After locating "What do you see at coordinates (196, 341)" in the listing below, copy that line and each one after it exactly, ending with the line that has "What do you see at coordinates (120, 34)".

--- START ---

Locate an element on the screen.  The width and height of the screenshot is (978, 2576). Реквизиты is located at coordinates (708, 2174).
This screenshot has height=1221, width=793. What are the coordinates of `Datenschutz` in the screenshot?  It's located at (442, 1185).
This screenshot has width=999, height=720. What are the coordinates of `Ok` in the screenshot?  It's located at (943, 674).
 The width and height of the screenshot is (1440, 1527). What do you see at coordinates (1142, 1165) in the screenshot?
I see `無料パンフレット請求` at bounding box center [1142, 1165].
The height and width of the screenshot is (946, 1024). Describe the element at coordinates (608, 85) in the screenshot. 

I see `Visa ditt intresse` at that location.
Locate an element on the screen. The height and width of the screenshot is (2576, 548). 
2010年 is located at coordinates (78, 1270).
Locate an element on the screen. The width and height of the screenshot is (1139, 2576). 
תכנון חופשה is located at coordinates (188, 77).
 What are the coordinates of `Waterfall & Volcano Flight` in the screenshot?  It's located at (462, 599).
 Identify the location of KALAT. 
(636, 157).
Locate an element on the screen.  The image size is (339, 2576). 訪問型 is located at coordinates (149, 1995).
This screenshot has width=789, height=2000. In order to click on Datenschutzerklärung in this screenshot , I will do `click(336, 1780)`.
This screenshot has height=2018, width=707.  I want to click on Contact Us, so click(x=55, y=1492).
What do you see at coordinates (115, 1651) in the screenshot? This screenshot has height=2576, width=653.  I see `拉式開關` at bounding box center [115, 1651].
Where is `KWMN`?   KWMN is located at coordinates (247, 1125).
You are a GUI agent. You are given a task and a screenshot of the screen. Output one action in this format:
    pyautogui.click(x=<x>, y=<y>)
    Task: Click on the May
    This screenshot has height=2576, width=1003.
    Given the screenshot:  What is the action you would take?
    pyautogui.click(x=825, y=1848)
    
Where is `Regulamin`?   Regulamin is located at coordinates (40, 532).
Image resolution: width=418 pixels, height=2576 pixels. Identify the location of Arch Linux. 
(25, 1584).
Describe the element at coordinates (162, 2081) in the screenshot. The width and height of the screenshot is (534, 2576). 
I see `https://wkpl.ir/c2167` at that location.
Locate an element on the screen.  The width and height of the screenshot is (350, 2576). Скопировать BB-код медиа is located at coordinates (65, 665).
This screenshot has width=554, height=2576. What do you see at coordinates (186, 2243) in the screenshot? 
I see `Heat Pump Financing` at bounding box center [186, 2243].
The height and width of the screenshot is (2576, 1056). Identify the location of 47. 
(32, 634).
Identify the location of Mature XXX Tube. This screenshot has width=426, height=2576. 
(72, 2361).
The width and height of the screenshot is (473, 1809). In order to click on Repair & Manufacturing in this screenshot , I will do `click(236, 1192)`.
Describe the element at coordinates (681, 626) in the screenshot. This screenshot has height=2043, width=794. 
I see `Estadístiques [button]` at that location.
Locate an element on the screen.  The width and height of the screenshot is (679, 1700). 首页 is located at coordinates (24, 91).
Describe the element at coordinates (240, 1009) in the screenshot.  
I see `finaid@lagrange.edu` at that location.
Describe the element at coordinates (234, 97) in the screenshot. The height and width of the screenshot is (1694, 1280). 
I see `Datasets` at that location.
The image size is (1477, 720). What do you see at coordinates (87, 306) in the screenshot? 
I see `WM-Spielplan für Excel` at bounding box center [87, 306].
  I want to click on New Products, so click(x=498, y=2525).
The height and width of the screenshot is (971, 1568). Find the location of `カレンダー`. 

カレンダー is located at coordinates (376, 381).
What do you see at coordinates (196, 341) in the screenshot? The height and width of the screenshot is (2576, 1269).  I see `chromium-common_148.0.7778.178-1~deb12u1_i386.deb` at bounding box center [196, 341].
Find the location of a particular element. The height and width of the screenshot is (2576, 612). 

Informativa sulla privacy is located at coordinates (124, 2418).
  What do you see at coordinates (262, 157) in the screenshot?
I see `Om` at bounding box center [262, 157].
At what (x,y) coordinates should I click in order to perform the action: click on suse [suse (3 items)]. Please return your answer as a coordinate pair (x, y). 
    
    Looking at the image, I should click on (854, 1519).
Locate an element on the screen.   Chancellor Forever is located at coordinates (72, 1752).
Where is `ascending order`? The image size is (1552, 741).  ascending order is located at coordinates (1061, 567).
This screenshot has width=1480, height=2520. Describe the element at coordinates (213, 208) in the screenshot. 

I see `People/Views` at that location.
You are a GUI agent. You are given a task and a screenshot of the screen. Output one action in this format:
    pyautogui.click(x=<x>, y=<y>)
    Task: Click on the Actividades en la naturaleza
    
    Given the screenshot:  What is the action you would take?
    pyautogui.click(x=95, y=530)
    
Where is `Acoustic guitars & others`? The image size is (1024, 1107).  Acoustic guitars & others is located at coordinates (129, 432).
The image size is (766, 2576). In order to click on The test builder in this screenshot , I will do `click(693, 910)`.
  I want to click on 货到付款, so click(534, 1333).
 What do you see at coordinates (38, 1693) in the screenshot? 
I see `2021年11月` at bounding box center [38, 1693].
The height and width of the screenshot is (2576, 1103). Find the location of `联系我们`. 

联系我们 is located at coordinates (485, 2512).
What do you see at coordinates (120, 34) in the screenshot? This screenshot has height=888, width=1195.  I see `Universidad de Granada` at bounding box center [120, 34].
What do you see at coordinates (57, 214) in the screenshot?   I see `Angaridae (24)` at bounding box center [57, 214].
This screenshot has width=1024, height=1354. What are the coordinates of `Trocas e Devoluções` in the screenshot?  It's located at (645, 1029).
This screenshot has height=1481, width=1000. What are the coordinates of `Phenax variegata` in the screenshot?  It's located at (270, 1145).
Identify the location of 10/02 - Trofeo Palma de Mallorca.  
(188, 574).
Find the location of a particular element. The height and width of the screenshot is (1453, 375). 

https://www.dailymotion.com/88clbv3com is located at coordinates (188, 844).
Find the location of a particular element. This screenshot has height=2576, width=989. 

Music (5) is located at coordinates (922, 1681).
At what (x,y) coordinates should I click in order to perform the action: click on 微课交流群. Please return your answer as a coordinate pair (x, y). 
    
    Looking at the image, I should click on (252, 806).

--- END ---

> **EXERCISE RESPONSE**
What do you see at coordinates (196, 341) in the screenshot? The height and width of the screenshot is (2576, 1269).  I see `chromium-common_148.0.7778.178-1~deb12u1_i386.deb` at bounding box center [196, 341].
Find the location of a particular element. The height and width of the screenshot is (2576, 612). 

Informativa sulla privacy is located at coordinates (124, 2418).
  What do you see at coordinates (262, 157) in the screenshot?
I see `Om` at bounding box center [262, 157].
At what (x,y) coordinates should I click in order to perform the action: click on suse [suse (3 items)]. Please return your answer as a coordinate pair (x, y). 
    
    Looking at the image, I should click on (854, 1519).
Locate an element on the screen.   Chancellor Forever is located at coordinates (72, 1752).
Where is `ascending order`? The image size is (1552, 741).  ascending order is located at coordinates (1061, 567).
This screenshot has width=1480, height=2520. Describe the element at coordinates (213, 208) in the screenshot. 

I see `People/Views` at that location.
You are a GUI agent. You are given a task and a screenshot of the screen. Output one action in this format:
    pyautogui.click(x=<x>, y=<y>)
    Task: Click on the Actividades en la naturaleza
    
    Given the screenshot:  What is the action you would take?
    pyautogui.click(x=95, y=530)
    
Where is `Acoustic guitars & others`? The image size is (1024, 1107).  Acoustic guitars & others is located at coordinates (129, 432).
The image size is (766, 2576). In order to click on The test builder in this screenshot , I will do `click(693, 910)`.
  I want to click on 货到付款, so click(534, 1333).
 What do you see at coordinates (38, 1693) in the screenshot? 
I see `2021年11月` at bounding box center [38, 1693].
The height and width of the screenshot is (2576, 1103). Find the location of `联系我们`. 

联系我们 is located at coordinates (485, 2512).
What do you see at coordinates (120, 34) in the screenshot? This screenshot has height=888, width=1195.  I see `Universidad de Granada` at bounding box center [120, 34].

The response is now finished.